Docker Guide#

ai_term uses Docker to run the STT (Speech-to-Text) and TTS (Text-to-Speech) backend services.

Pre-built Images#

Official Docker images are available on GitHub Container Registry:

Service	Image
STT	`ghcr.io/vsaravind01/ai-term-stt:latest`
TTS	`ghcr.io/vsaravind01/ai-term-tts:latest`

Quick Start#

The easiest way to start the services is using the built-in CLI command:

ai-term start

This pulls the pre-built images and starts both services in the background.

Detached Mode

The command runs in detached mode by default (-d), freeing up your terminal immediately.

First Run

The first api call to the services will download the required models (Whisper/Coqui) and may take a while. Please be patient.

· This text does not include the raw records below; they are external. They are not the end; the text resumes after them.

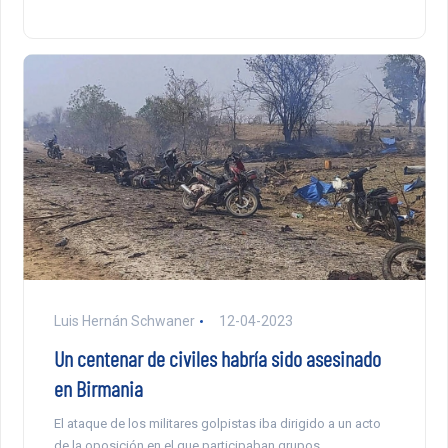
Luis Hernán Schwaner
12-04-2023
Un centenar de civiles habría sido asesinado
en Birmania
El ataque de los militares golpistas iba dirigido a un acto
de la oposición en el que participaban grupos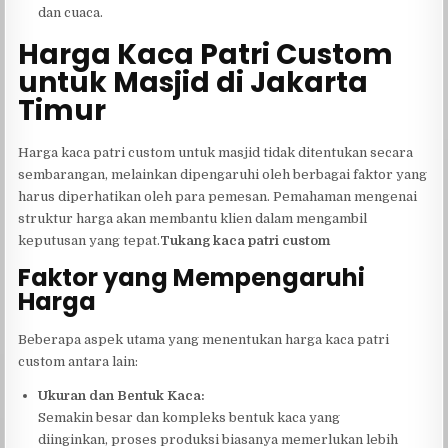
dan cuaca.
Harga Kaca Patri Custom
untuk Masjid di Jakarta
Timur
Harga kaca patri custom untuk masjid tidak ditentukan secara
sembarangan, melainkan dipengaruhi oleh berbagai faktor yang
harus diperhatikan oleh para pemesan. Pemahaman mengenai
struktur harga akan membantu klien dalam mengambil
keputusan yang tepat.
Tukang kaca patri custom
Faktor yang Mempengaruhi
Harga
Beberapa aspek utama yang menentukan harga kaca patri
custom antara lain:
Ukuran dan Bentuk Kaca:
Semakin besar dan kompleks bentuk kaca yang
diinginkan, proses produksi biasanya memerlukan lebih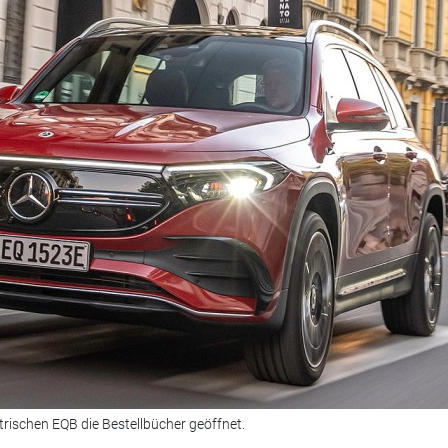
trischen EQB die Bestellbücher geöffnet.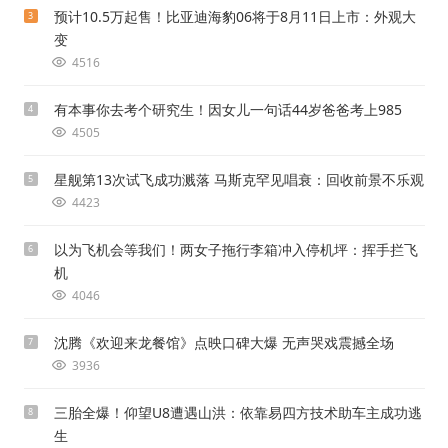
预计10.5万起售！比亚迪海豹06将于8月11日上市：外观大
3
变
4516
有本事你去考个研究生！因女儿一句话44岁爸爸考上985
4
4505
星舰第13次试飞成功溅落 马斯克罕见唱衰：回收前景不乐观
5
4423
以为飞机会等我们！两女子拖行李箱冲入停机坪：挥手拦飞
6
机
4046
沈腾《欢迎来龙餐馆》点映口碑大爆 无声哭戏震撼全场
7
3936
三胎全爆！仰望U8遭遇山洪：依靠易四方技术助车主成功逃
8
生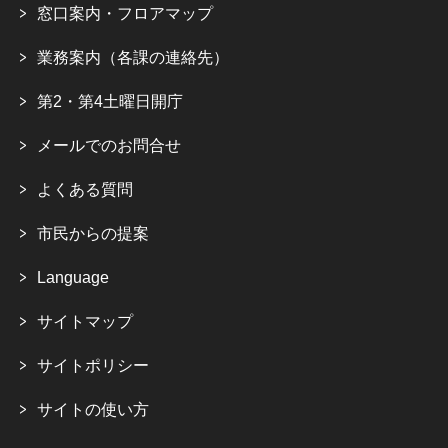
窓口案内・フロアマップ
業務案内（各課の連絡先）
第2・第4土曜日開庁
メールでのお問合せ
よくある質問
市民からの提案
Language
サイトマップ
サイトポリシー
サイトの使い方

To check the status of running services:

ai-term status

Port Configuration#

Service	Container Port	Host Port
STT	8001	8901
TTS	8002	8902

Port Conflicts

Ensure ports 8901 and 8902 are available on your host machine. If they are in use, the services will fail to start.

Manual Docker Compose#

If you prefer to run Docker Compose directly:

docker compose up -d

To force rebuild of images:

ai-term start --build

Volumes and Caching#

To speed up startup, the services mount local cache directories:

Whisper Models: ~/.cache/whisper -> /root/.cache/whisper
TTS Models: ~/.local/share/tts -> /root/.local/share/tts

GPU Support#

If you have an NVIDIA GPU, you can enable hardware acceleration by modifying the Dockerfile and docker-compose.yml to use CUDA-enabled base images.

CPU Default

The default setup uses CPU for maximum compatibility across different hardware (Mac M-series, generic Linux). GPU support is not tested yet.